Start of Block

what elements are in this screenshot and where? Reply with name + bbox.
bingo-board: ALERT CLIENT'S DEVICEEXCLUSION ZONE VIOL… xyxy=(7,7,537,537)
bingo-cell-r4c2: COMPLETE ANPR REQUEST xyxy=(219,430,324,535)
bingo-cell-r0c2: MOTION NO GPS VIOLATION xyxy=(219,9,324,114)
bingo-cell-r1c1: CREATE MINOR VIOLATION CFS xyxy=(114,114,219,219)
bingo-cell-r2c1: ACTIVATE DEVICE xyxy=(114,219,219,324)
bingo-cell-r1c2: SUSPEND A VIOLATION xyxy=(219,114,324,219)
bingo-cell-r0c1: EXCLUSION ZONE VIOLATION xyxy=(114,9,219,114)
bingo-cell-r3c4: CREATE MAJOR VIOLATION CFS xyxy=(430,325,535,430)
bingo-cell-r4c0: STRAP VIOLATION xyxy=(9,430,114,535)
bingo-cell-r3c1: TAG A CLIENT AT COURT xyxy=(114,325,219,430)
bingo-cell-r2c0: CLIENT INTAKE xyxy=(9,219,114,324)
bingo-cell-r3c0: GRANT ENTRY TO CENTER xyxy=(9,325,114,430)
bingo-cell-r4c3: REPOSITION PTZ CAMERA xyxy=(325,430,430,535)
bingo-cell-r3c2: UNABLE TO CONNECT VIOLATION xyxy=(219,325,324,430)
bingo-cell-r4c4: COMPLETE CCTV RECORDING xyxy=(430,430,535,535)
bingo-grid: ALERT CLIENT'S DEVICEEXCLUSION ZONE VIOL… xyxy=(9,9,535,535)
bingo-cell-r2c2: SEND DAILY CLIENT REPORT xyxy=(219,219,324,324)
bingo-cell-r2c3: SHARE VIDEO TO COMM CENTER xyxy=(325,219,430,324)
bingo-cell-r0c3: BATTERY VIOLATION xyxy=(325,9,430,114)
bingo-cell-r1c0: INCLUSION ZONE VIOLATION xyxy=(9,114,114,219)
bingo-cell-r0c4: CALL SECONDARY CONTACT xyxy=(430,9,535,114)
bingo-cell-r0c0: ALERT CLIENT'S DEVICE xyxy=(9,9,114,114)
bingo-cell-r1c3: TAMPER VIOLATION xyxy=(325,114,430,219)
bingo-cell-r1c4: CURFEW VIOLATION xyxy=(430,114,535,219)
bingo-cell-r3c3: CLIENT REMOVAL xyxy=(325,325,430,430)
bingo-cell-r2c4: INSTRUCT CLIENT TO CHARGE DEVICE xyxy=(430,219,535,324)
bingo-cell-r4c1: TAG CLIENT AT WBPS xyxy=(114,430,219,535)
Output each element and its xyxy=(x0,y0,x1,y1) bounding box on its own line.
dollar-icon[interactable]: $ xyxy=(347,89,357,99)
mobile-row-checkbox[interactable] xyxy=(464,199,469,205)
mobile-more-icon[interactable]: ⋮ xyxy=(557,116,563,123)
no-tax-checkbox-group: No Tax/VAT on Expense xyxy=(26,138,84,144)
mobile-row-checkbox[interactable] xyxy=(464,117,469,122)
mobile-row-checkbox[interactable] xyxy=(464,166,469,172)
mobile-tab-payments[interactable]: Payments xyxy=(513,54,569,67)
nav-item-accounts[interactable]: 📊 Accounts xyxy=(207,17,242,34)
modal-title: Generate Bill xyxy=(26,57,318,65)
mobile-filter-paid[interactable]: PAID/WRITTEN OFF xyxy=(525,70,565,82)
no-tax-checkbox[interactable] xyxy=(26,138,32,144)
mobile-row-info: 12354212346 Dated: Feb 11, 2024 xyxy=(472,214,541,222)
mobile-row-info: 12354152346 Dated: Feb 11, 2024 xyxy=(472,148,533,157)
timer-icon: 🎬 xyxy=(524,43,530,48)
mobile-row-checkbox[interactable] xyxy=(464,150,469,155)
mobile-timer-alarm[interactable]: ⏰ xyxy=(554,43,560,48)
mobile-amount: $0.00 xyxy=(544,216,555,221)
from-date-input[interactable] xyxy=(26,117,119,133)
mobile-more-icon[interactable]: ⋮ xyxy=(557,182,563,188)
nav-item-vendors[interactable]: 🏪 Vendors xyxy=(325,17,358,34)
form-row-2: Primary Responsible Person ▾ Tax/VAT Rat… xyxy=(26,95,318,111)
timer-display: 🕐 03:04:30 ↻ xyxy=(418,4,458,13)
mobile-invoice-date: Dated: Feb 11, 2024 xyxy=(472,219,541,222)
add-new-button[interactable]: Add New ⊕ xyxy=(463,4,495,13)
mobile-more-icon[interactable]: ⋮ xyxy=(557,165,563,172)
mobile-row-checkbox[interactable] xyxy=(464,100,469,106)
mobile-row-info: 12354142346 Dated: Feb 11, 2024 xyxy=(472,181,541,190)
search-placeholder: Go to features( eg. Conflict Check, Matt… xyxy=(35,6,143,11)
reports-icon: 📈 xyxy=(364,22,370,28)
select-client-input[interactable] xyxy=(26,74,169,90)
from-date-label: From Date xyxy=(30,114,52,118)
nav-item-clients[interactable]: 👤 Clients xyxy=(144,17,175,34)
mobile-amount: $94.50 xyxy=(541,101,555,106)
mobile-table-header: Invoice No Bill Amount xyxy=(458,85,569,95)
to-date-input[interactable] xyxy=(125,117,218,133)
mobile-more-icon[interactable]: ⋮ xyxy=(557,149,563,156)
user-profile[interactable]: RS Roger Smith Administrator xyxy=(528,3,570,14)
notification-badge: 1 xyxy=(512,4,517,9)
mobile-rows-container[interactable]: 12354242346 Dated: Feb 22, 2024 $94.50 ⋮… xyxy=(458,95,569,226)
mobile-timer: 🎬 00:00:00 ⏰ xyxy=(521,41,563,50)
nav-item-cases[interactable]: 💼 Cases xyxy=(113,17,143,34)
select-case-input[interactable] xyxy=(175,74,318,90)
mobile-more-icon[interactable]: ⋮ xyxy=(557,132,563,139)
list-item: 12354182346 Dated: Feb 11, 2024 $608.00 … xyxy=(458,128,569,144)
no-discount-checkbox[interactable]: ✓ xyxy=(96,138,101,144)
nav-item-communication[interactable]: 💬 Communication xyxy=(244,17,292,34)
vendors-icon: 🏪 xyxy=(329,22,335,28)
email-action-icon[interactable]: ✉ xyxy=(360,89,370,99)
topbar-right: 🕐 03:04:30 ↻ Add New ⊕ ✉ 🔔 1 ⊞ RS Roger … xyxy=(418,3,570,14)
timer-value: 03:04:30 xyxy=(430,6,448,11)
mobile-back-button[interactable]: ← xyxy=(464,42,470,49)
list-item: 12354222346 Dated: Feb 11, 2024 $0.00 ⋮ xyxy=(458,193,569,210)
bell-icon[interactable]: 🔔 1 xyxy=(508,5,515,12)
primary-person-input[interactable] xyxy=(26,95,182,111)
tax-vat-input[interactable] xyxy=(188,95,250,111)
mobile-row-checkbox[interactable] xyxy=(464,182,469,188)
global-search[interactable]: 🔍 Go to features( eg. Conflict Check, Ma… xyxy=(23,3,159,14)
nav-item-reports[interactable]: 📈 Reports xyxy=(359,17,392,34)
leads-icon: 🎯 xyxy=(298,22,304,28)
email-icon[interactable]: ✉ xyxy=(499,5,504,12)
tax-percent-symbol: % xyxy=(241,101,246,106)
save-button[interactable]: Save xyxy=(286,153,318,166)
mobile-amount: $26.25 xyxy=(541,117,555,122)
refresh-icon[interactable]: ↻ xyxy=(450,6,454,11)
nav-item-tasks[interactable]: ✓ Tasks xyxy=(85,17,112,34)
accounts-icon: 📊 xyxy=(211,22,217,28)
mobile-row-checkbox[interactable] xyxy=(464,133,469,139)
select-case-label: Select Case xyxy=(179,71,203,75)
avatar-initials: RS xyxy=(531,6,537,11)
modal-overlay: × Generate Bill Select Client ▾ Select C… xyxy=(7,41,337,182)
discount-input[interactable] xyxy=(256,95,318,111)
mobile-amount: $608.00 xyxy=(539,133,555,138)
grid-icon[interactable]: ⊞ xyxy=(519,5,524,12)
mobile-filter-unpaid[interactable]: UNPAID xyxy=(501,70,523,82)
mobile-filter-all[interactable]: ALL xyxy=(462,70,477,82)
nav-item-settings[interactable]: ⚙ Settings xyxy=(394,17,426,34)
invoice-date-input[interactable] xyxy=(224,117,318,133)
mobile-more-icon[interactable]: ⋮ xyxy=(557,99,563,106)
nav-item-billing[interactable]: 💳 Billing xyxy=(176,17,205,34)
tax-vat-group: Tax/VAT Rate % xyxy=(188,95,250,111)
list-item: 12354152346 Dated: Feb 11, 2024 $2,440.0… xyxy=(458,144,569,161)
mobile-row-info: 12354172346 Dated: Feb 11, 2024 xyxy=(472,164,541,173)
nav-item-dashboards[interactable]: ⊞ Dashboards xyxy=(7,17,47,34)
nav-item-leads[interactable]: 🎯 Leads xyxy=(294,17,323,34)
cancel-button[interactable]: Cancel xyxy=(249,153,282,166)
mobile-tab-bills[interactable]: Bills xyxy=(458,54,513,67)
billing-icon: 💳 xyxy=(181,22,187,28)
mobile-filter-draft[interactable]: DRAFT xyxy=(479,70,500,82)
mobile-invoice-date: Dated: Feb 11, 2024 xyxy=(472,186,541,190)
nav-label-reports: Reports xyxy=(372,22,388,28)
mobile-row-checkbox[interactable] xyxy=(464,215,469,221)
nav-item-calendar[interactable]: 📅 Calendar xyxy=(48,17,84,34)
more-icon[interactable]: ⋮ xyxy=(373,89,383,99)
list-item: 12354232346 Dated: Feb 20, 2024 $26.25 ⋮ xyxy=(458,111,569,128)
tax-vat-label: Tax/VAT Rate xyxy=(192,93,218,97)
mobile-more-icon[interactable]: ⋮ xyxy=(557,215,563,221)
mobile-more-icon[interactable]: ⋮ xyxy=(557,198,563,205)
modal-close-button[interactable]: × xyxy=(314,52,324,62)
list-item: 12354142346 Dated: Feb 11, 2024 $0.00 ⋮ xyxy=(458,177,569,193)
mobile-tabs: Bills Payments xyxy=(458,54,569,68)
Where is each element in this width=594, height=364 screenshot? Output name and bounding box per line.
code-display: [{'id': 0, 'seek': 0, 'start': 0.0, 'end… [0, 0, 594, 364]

End of Block

Reproduce only the lines running from the one that contains "Where is each" to the last line of the records.

Answer box.
Where is each element in this width=594, height=364 screenshot? Output name and bounding box per line.
code-display: [{'id': 0, 'seek': 0, 'start': 0.0, 'end… [0, 0, 594, 364]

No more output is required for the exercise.